*** Supplied records ***

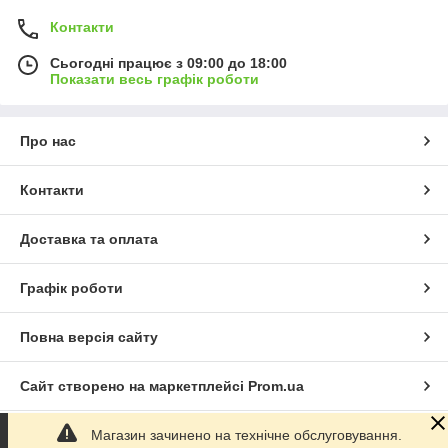
Контакти
Сьогодні працює з 09:00 до 18:00
Показати весь графік роботи
Про нас
Контакти
Доставка та оплата
Графік роботи
Повна версія сайту
Сайт створено на маркетплейсі
Prom.ua
Магазин зачинено на технічне обслуговування.
Політика конфіденційності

*** End of Supplied records ***

**Exercise:** Would you give the material back exactly, minus the pictures?

**Your response:**
Контакти
Сьогодні працює з 09:00 до 18:00
Показати весь графік роботи
Про нас
Контакти
Доставка та оплата
Графік роботи
Повна версія сайту
Сайт створено на маркетплейсі
Prom.ua
Магазин зачинено на технічне обслуговування.
Політика конфіденційності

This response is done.